Pictures aside, repeat the listing below exactly.

### SOURCE MATERIAL
= = = = =
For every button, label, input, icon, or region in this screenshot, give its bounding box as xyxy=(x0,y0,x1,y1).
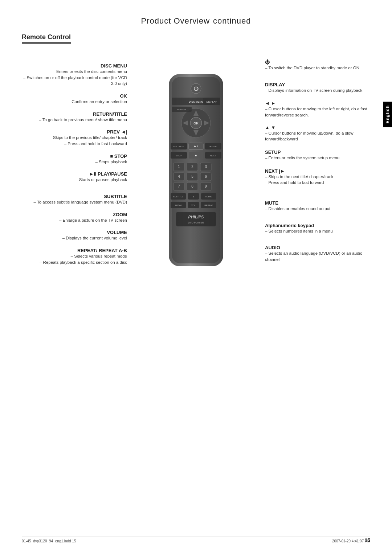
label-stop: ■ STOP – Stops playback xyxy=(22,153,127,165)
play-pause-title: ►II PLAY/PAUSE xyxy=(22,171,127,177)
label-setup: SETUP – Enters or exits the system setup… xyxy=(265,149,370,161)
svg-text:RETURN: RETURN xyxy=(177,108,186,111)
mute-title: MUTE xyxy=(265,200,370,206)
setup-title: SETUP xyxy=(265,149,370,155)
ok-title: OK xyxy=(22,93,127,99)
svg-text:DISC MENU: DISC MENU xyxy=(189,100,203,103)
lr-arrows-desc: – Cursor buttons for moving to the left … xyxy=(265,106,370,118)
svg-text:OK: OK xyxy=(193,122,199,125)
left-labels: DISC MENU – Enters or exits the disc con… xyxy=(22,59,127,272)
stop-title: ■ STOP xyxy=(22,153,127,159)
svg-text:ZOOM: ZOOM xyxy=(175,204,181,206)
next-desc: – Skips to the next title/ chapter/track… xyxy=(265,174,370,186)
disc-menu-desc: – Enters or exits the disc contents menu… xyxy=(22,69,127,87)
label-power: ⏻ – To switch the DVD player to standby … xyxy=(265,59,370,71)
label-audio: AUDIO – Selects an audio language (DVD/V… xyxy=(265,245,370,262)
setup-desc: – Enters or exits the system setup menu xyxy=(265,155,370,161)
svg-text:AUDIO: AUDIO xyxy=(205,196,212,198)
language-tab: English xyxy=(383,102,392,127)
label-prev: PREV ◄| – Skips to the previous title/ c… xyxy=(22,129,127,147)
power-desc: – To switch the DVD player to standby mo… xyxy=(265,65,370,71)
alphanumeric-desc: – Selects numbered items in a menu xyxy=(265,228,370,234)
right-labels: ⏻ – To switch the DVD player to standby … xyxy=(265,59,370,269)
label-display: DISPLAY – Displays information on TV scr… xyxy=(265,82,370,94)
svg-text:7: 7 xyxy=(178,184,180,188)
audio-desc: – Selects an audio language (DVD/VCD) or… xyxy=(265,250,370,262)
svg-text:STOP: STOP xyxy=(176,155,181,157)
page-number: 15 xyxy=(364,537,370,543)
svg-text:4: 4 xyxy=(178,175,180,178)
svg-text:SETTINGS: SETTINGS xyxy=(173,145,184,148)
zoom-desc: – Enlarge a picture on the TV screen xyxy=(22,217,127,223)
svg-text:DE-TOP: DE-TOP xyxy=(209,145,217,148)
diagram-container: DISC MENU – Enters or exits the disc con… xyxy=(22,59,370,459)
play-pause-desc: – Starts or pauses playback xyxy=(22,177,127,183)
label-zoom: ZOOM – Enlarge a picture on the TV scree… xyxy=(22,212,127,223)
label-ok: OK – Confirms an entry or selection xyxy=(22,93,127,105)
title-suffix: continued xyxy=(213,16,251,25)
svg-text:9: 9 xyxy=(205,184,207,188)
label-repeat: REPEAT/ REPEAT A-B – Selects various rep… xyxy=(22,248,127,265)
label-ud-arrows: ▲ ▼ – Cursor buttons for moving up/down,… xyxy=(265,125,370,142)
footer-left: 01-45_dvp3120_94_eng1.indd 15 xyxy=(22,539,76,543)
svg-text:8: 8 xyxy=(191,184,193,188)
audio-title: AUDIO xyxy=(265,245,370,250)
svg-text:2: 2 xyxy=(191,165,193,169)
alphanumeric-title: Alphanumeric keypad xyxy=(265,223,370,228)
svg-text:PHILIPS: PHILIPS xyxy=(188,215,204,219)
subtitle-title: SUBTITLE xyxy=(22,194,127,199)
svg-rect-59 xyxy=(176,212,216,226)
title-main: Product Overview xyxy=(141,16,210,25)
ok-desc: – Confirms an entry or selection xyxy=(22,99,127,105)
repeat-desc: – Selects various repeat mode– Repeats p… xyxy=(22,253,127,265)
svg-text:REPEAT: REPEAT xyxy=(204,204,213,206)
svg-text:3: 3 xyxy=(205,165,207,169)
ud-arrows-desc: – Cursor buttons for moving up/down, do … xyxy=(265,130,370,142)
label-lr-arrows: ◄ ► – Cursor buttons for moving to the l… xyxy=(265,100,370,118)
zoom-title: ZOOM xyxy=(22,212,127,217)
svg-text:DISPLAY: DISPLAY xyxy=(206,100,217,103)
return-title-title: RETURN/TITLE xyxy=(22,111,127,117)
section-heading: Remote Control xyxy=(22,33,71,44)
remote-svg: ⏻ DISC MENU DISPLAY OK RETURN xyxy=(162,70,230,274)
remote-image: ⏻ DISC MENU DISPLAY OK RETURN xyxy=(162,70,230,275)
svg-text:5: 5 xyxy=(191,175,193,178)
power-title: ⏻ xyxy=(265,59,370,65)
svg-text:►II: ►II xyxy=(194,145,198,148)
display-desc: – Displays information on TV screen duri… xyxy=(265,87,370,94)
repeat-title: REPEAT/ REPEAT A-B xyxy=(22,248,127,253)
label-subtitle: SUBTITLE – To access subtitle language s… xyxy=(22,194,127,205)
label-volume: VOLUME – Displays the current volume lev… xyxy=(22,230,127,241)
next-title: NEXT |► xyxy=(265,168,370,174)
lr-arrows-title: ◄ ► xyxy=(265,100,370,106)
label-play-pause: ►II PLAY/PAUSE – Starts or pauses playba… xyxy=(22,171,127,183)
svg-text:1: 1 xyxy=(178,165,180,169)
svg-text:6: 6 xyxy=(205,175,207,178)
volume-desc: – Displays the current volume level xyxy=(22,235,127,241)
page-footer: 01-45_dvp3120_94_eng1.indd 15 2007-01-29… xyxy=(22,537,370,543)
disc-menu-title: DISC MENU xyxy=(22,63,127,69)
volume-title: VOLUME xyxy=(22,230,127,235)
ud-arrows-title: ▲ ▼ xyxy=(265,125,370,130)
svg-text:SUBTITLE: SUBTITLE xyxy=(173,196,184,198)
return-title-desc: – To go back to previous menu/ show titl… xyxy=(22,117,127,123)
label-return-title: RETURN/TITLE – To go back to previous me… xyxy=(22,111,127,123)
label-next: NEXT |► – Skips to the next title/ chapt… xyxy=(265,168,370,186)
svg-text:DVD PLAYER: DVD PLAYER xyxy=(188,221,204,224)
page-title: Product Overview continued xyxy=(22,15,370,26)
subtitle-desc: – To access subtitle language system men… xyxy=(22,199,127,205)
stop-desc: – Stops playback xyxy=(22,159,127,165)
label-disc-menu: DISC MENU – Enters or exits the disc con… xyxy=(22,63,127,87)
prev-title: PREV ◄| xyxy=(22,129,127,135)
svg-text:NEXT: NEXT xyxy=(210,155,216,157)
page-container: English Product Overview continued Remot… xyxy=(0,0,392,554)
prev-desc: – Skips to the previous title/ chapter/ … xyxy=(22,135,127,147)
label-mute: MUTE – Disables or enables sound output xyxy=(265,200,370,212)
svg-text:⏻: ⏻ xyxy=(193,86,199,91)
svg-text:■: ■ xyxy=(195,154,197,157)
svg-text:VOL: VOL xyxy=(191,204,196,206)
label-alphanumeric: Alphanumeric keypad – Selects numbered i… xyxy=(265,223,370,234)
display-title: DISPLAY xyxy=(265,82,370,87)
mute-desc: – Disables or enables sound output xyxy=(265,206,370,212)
= = = = =
### THE COMPLETED TASK
For every button, label, input, icon, or region in this screenshot, give its bounding box as xyxy=(x0,y0,x1,y1).
label-stop: ■ STOP – Stops playback xyxy=(22,153,127,165)
play-pause-title: ►II PLAY/PAUSE xyxy=(22,171,127,177)
label-setup: SETUP – Enters or exits the system setup… xyxy=(265,149,370,161)
svg-text:RETURN: RETURN xyxy=(177,108,186,111)
mute-title: MUTE xyxy=(265,200,370,206)
setup-title: SETUP xyxy=(265,149,370,155)
ok-title: OK xyxy=(22,93,127,99)
svg-text:DISC MENU: DISC MENU xyxy=(189,100,203,103)
lr-arrows-desc: – Cursor buttons for moving to the left … xyxy=(265,106,370,118)
svg-text:OK: OK xyxy=(193,122,199,125)
left-labels: DISC MENU – Enters or exits the disc con… xyxy=(22,59,127,272)
stop-title: ■ STOP xyxy=(22,153,127,159)
svg-text:ZOOM: ZOOM xyxy=(175,204,181,206)
next-desc: – Skips to the next title/ chapter/track… xyxy=(265,174,370,186)
disc-menu-desc: – Enters or exits the disc contents menu… xyxy=(22,69,127,87)
label-power: ⏻ – To switch the DVD player to standby … xyxy=(265,59,370,71)
label-audio: AUDIO – Selects an audio language (DVD/V… xyxy=(265,245,370,262)
setup-desc: – Enters or exits the system setup menu xyxy=(265,155,370,161)
svg-text:AUDIO: AUDIO xyxy=(205,196,212,198)
language-tab: English xyxy=(383,102,392,127)
label-prev: PREV ◄| – Skips to the previous title/ c… xyxy=(22,129,127,147)
power-desc: – To switch the DVD player to standby mo… xyxy=(265,65,370,71)
alphanumeric-desc: – Selects numbered items in a menu xyxy=(265,228,370,234)
right-labels: ⏻ – To switch the DVD player to standby … xyxy=(265,59,370,269)
label-display: DISPLAY – Displays information on TV scr… xyxy=(265,82,370,94)
svg-text:7: 7 xyxy=(178,184,180,188)
audio-desc: – Selects an audio language (DVD/VCD) or… xyxy=(265,250,370,262)
svg-text:STOP: STOP xyxy=(176,155,181,157)
page-number: 15 xyxy=(364,537,370,543)
svg-text:4: 4 xyxy=(178,175,180,178)
svg-text:SETTINGS: SETTINGS xyxy=(173,145,184,148)
zoom-desc: – Enlarge a picture on the TV screen xyxy=(22,217,127,223)
svg-text:DE-TOP: DE-TOP xyxy=(209,145,217,148)
diagram-container: DISC MENU – Enters or exits the disc con… xyxy=(22,59,370,459)
play-pause-desc: – Starts or pauses playback xyxy=(22,177,127,183)
label-zoom: ZOOM – Enlarge a picture on the TV scree… xyxy=(22,212,127,223)
label-ok: OK – Confirms an entry or selection xyxy=(22,93,127,105)
title-suffix: continued xyxy=(213,16,251,25)
svg-text:9: 9 xyxy=(205,184,207,188)
label-repeat: REPEAT/ REPEAT A-B – Selects various rep… xyxy=(22,248,127,265)
label-ud-arrows: ▲ ▼ – Cursor buttons for moving up/down,… xyxy=(265,125,370,142)
footer-left: 01-45_dvp3120_94_eng1.indd 15 xyxy=(22,539,76,543)
svg-text:8: 8 xyxy=(191,184,193,188)
audio-title: AUDIO xyxy=(265,245,370,250)
svg-text:2: 2 xyxy=(191,165,193,169)
alphanumeric-title: Alphanumeric keypad xyxy=(265,223,370,228)
svg-text:PHILIPS: PHILIPS xyxy=(188,215,204,219)
subtitle-title: SUBTITLE xyxy=(22,194,127,199)
svg-rect-59 xyxy=(176,212,216,226)
title-main: Product Overview xyxy=(141,16,210,25)
ok-desc: – Confirms an entry or selection xyxy=(22,99,127,105)
repeat-desc: – Selects various repeat mode– Repeats p… xyxy=(22,253,127,265)
svg-text:REPEAT: REPEAT xyxy=(204,204,213,206)
svg-text:3: 3 xyxy=(205,165,207,169)
ud-arrows-desc: – Cursor buttons for moving up/down, do … xyxy=(265,130,370,142)
label-lr-arrows: ◄ ► – Cursor buttons for moving to the l… xyxy=(265,100,370,118)
zoom-title: ZOOM xyxy=(22,212,127,217)
svg-text:DISPLAY: DISPLAY xyxy=(206,100,217,103)
return-title-title: RETURN/TITLE xyxy=(22,111,127,117)
section-heading: Remote Control xyxy=(22,33,71,44)
remote-svg: ⏻ DISC MENU DISPLAY OK RETURN xyxy=(162,70,230,274)
remote-image: ⏻ DISC MENU DISPLAY OK RETURN xyxy=(162,70,230,275)
svg-text:5: 5 xyxy=(191,175,193,178)
power-title: ⏻ xyxy=(265,59,370,65)
svg-text:►II: ►II xyxy=(194,145,198,148)
display-desc: – Displays information on TV screen duri… xyxy=(265,87,370,94)
repeat-title: REPEAT/ REPEAT A-B xyxy=(22,248,127,253)
label-subtitle: SUBTITLE – To access subtitle language s… xyxy=(22,194,127,205)
label-volume: VOLUME – Displays the current volume lev… xyxy=(22,230,127,241)
next-title: NEXT |► xyxy=(265,168,370,174)
lr-arrows-title: ◄ ► xyxy=(265,100,370,106)
label-play-pause: ►II PLAY/PAUSE – Starts or pauses playba… xyxy=(22,171,127,183)
svg-text:1: 1 xyxy=(178,165,180,169)
svg-text:6: 6 xyxy=(205,175,207,178)
volume-desc: – Displays the current volume level xyxy=(22,235,127,241)
page-footer: 01-45_dvp3120_94_eng1.indd 15 2007-01-29… xyxy=(22,537,370,543)
disc-menu-title: DISC MENU xyxy=(22,63,127,69)
volume-title: VOLUME xyxy=(22,230,127,235)
ud-arrows-title: ▲ ▼ xyxy=(265,125,370,130)
svg-text:SUBTITLE: SUBTITLE xyxy=(173,196,184,198)
return-title-desc: – To go back to previous menu/ show titl… xyxy=(22,117,127,123)
label-return-title: RETURN/TITLE – To go back to previous me… xyxy=(22,111,127,123)
label-next: NEXT |► – Skips to the next title/ chapt… xyxy=(265,168,370,186)
svg-text:DVD PLAYER: DVD PLAYER xyxy=(188,221,204,224)
page-title: Product Overview continued xyxy=(22,15,370,26)
subtitle-desc: – To access subtitle language system men… xyxy=(22,199,127,205)
stop-desc: – Stops playback xyxy=(22,159,127,165)
label-disc-menu: DISC MENU – Enters or exits the disc con… xyxy=(22,63,127,87)
prev-title: PREV ◄| xyxy=(22,129,127,135)
svg-text:NEXT: NEXT xyxy=(210,155,216,157)
page-container: English Product Overview continued Remot… xyxy=(0,0,392,554)
prev-desc: – Skips to the previous title/ chapter/ … xyxy=(22,135,127,147)
label-mute: MUTE – Disables or enables sound output xyxy=(265,200,370,212)
svg-text:⏻: ⏻ xyxy=(193,86,199,91)
svg-text:■: ■ xyxy=(195,154,197,157)
svg-text:VOL: VOL xyxy=(191,204,196,206)
label-alphanumeric: Alphanumeric keypad – Selects numbered i… xyxy=(265,223,370,234)
display-title: DISPLAY xyxy=(265,82,370,87)
mute-desc: – Disables or enables sound output xyxy=(265,206,370,212)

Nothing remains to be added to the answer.